# Allergies



## chewice (Jan 1, 2012)

Hello!

I am having issues with my jack x and his allergies! At first I thought it was a grass allergy... but since it has snowed it ruled that out.

I cannot figure out for the life of me what food allergy he has. Ive gone through all the ingredients...highlighting... ugh Let me know what you think.

1. Acana Ranchlands was his first - HORRIBLE - pulled out his fur by his paws, constant licking... so I ruled out beef
2. Evo 6 Fish - good for allergies, but I believe it was too much for protein... constant HUGE solid poop... just too much.
3. Science Diet d/d - dont judge... used it to flush his system - was awesome on it, but i hate the food... but now know its not potato or venison.
4 Currently on Go! Now Duck and Potato - some licking... had the first bum rub on carpet hwell:, face rubbing on carpet... so what is doing it!!!!
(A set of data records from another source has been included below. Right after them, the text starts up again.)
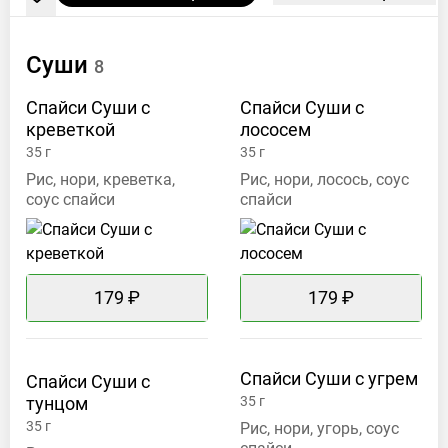
Суши
8
Спайси Суши с
Спайси Суши с
креветкой
лососем
35
г
35
г
Рис, нори, креветка,
Рис, нори, лосось, соус
соус спайси
спайси
179 ₽
179 ₽
Спайси Суши с
угрем
Спайси Суши с
тунцом
35
г
35
г
Рис, нори, угорь, соус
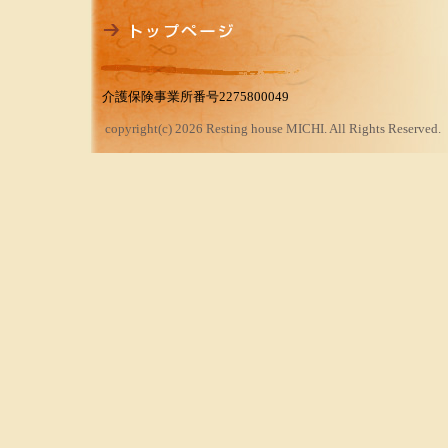
介護保険事業所番号2275800049
copyright(c) 2026 Resting house MICHI. All Rights Reserved.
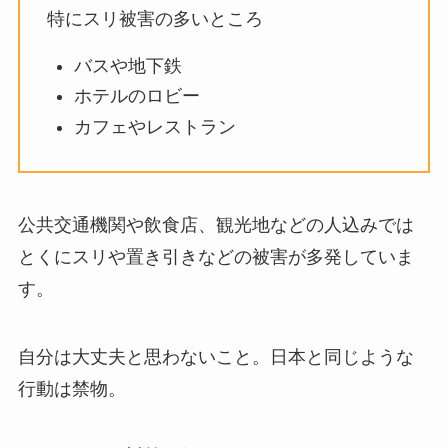
特にスリ被害の多いところ
バスや地下鉄
ホテルのロビー
カフェやレストラン
公共交通機関や飲食店、観光地などの人込みでは
とくにスリや置き引きなどの被害が多発していま
す。
自分は大丈夫と思わないこと。日本と同じような
行動は禁物。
Thinking the next bag is going to go to a fish or kangaroo. This is so frustrating!!

<3


----------



## xellil (Apr 4, 2011)

Have you considered raw feeding? It is an odd fact but apparently true and proven out in my own dog that allergies to food that is cooked and put into dry ingredients doesn't translate over to the same protein fed raw.


----------



## chewice (Jan 1, 2012)

I have considered it... frankly... Im a little scared of it. Im researching it and finding out my options with local stores. I can't seem to find a site that just gives me the basics about it (why im on this site). Until I discuss it with my better half I want to find a dry that is nice to him


----------



## xellil (Apr 4, 2011)

Here is a site that is done by folks here and will explain everything in a way that's very easy to understand and follow. I think it's always kind of scary to make a switch like that, but most people who take that step never look back.
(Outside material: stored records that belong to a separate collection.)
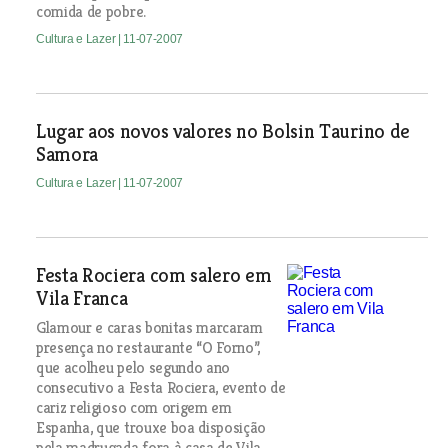
comida de pobre.
Cultura e Lazer
| 11-07-2007
Lugar aos novos valores no Bolsin Taurino de
Samora
Cultura e Lazer
| 11-07-2007
Festa Rociera com salero em
Vila Franca
Glamour e caras bonitas marcaram
presença no restaurante “O Forno”,
que acolheu pelo segundo ano
consecutivo a Festa Rociera, evento de
cariz religioso com origem em
Espanha, que trouxe boa disposição
pela madrugada fora à casa de Vila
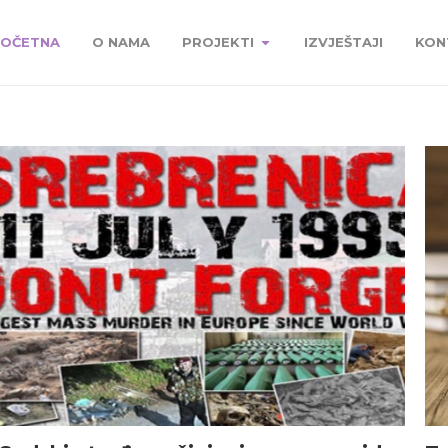
OČETNA
O NAMA
PROJEKTI
IZVJEŠTAJI
KON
How to Get Started | Prey Model Raw


----------



## xellil (Apr 4, 2011)

one of my dogs had allergies that came out in constant ear infections - my vet said she had never seen worse. And it just wouldn't go away. It turns out the food I was giving him had chicken in it and I didn't read down the label far enough - I knew he was allergic to chicken. So that was my fault for sure.

He hasn't had any ear problems since we switched and i feed him raw chicken all the time.

It's amazing to me how often it seems that food is the culprit for these chronic allergies that so many dogs have.


----------



## lily (May 16, 2011)

my dog has been itching for the last 9 months ,i too thought it was grass then wool,but as her itching has gone down by 90% im thinking its something else,now she has had another ear infection and smells sweaty and at times like cheese,and another ear infection,and a strange yellow patch on her head!!,so after properly researching yeast overgrowth im now thinking this may be her problem,i did not know that yeast can mimic allergy symptoms,runny nose,runny eyes,itchy body the list is endless,she has been raw fed 9 months so i know its not her diet,ive ordered some bovine colostrum to give to her for 14 days as this is whats best to strengthen the imune system well thats what ive read on many sites,even the vet said its possible but to be honest i think hes clueless on this subject,also she has to have weekly baths in malaseb which im not comfortable with but given that her coat is very greasy now, this is also a sign of yeast even though her skin is also flaky at the same time !!,so it may be worth you reading up on yeast overgrowth and also def switch to raw ,even though i still have problems with annie i still agree that raw is best,karen


----------



## Chocx2 (Nov 16, 2009)

I did enzymes for three months for yeast overgrowth and changed to raw. My dog was allergic to mites.....6 different kinds...found everywhere. All the potato, sweet potato, pea, and other stuff used in kibble seems to feed yeast. My vet didn't have any idea either. She suggested a test for yeast overgrowth? Never did it. She is good now.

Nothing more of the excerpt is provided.